CHAPTER IV
THE LABOUR CONTRACT
 

SECTION 1
SIGNING AND EXECUTION OF A LABOUR CONTRACT
 
 
 
Article : 65
 

A labour contract establishes working relations between the worker and the employer, It is subject to ordinary law and can be made in a form that is agreed upon by the contracting parties.

It can be written or verbal. It can be drawn up and signed according to local custom. If it needs registering, this shall be done at no cost.

The verbal contract is considered to be a tacit agreement between the employer and the worker under the conditions laid down by the labour regulations, even if it is not expressly defined.

Article : 66
 
Every one can be hired for a specified work on the basis of time, either for a fixed duration or for an undermined duration.
Article : 67
 

1. A labour contract signed with one consent for a specific duration must contain a precise finishing date.

2. The labour contract signed with one consent for a specific, duration
Cannot be for a period longer than two years. It can be renewed one or
more times, as long as the renewal does not surpass the maximum
duration of two years.

Any violation of this rule leads the contracts to become a labour contract of undetermined duration.

3. Sometimes, this contract may have an unspecified date when it is
Drawn up for:

- replacing a worker who is temporarily absent;

- work carried out during a season, and

- occasional periods of extra work or a non-customary activity of
the enterprise.

The durations is then finished by:

- the return to work of the worker who was temporarily absent or
the termination of his labour contract:

- the end of the season, and
- the end of the occasional period of extra work or of the non-customary activity of the enterprise.

4. At the signing of the contract, the employer must inform and clarify the worker of the eventually sensitive issue and the approximate duration of the contract.

5. contract without a precise date can be renewed at will as many times as possible without losing their validity.

6. Contracts of daily or hourly workers who are hired for a short-term job and who are paid at the end of the day, the week or fortnight period, are considered to be contracts of fixed duration with an unspecified date.
7. A contract of a fixed. duration must be in writing. If not, it becomes a Labour contract of undetermined duration.

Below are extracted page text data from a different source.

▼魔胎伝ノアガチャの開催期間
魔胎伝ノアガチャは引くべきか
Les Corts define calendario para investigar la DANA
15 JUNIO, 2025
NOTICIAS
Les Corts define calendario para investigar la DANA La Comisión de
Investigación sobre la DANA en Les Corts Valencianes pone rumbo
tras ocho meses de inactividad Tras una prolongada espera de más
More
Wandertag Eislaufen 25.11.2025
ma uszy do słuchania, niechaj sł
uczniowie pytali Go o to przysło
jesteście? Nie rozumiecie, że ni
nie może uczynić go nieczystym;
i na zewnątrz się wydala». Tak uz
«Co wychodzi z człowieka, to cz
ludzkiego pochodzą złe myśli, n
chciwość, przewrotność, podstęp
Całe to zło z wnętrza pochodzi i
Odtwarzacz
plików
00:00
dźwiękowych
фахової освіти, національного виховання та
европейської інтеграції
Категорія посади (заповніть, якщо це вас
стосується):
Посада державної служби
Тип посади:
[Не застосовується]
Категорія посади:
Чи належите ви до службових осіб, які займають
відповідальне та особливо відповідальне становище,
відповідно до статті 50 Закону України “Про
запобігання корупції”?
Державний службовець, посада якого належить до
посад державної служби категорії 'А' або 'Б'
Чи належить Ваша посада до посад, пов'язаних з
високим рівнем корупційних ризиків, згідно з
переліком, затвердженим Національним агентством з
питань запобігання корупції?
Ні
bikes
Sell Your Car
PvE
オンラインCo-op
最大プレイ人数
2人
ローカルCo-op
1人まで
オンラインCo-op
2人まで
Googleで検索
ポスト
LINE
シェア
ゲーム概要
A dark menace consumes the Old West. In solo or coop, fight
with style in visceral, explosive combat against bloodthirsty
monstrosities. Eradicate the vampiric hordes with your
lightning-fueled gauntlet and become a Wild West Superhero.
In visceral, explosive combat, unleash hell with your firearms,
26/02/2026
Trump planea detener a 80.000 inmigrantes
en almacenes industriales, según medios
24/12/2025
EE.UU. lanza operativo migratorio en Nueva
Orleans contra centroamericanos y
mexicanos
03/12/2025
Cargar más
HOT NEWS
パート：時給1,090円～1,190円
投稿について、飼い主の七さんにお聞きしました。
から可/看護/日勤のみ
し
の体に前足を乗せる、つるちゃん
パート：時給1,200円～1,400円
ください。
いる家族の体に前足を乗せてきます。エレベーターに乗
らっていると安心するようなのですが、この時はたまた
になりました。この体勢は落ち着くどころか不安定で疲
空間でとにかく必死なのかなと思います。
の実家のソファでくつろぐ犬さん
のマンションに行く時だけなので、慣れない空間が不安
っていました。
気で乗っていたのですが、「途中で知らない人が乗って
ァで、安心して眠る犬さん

8. When a contract is signed for a fixed period of or less than two years, but the work tacitly and quietly continues after the end of the fixed period, the contract becomes a labour contract of undetermined duration.

Article : 68
 

A contract for a probationary period cannot be for longer than the amount of time needed for the employer to judge the professional worth of the worker and for the worker to know concretely the working conditions provided. However, the probationary period cannot last longer than three months for regular employees, two months for specialized workers and one month for non-specialised workers.

The round trip travel costs incurred by a worker during the probationary period when working far from his habitual residence are to be covered by the employer.

Article : 69
 

Within the framework of his contract, the worker shall perform all of his professional activities for the enterprise. Primarily, he must do the work for which he is hired, and performed it by himself with due care and attention.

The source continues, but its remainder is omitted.